The null hypothesis generally expresses the idea of no difference.

The symbol we use to denote a null hypothesis is H0•

**Decide on the alternative hypothesis H1**

The alternative hypothesis, which we denote by H1, expresses the idea of some difference. Alternative hypotheses may be one-sided or two-sided.

Usually the setting of the problem determines the alternative even before the data has been collected.

**Calculate the appropriate test statistic**

This is a value that we will calculate from the sample data.

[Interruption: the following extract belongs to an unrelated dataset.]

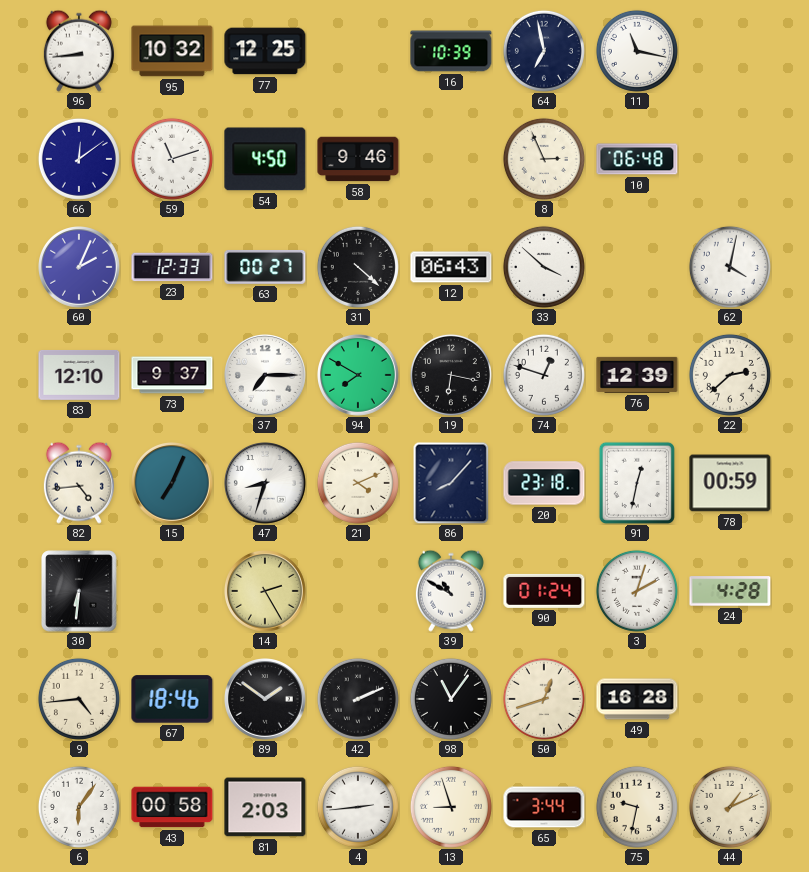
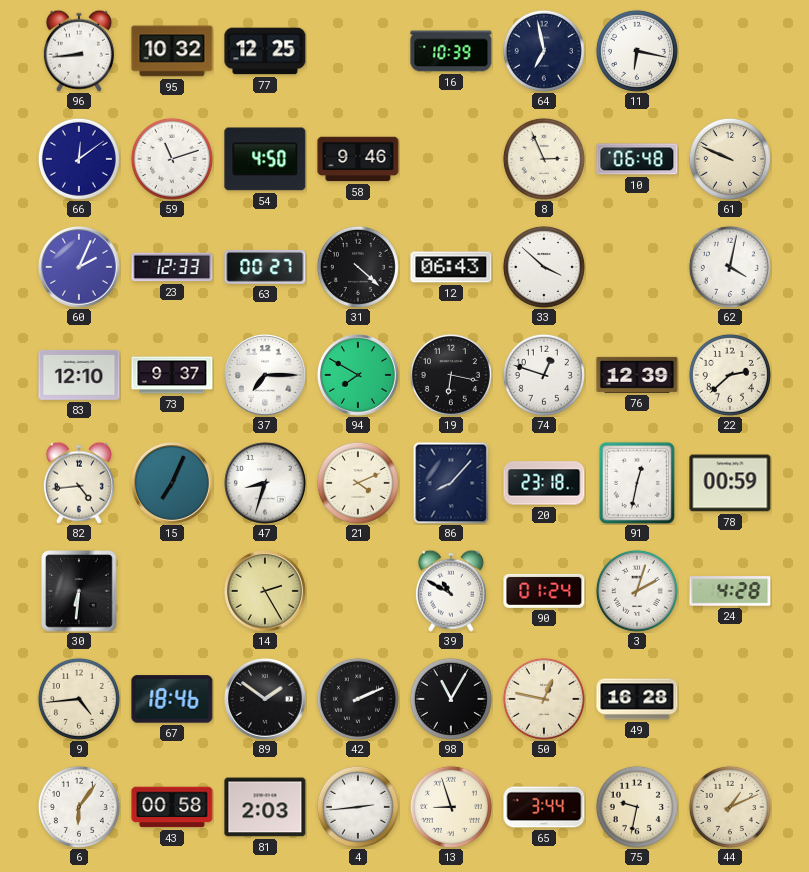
11: 11:17 -> 6:17
61: none -> 9:49
98: 11:06 -> 11:05
50: 12:42 -> 12:47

**Decide on the significance level or the critical P-value**

All hypothesis testing is liable to errors. There are two basic kinds of error:

- Type I error: Reject H0 when it is, in fact, true; the probability of committing a type I error is denoted by α.
- Type II error: Reject H1 when it is, in fact, true; the probability of committing a type II error is denoted by β.

The objective in all hypothesis testing is to set the Type I error level, also known as the significance level, at a low enough value, and then to use a test statistic which minimizes the Type II error level for a given sample size.

As we fix the Type I error level, it is best to devise the test in such a way that the Type I error is most serious, in terms of cost.

A critical P -value is the probability that is set by the person doing the test; it is the threshold for the P-value that the tester will use to decide whether the sample is unusual enough, compared to the hypothesized population, to indicate that the null hypothesis should be rejected in favor of the alternative.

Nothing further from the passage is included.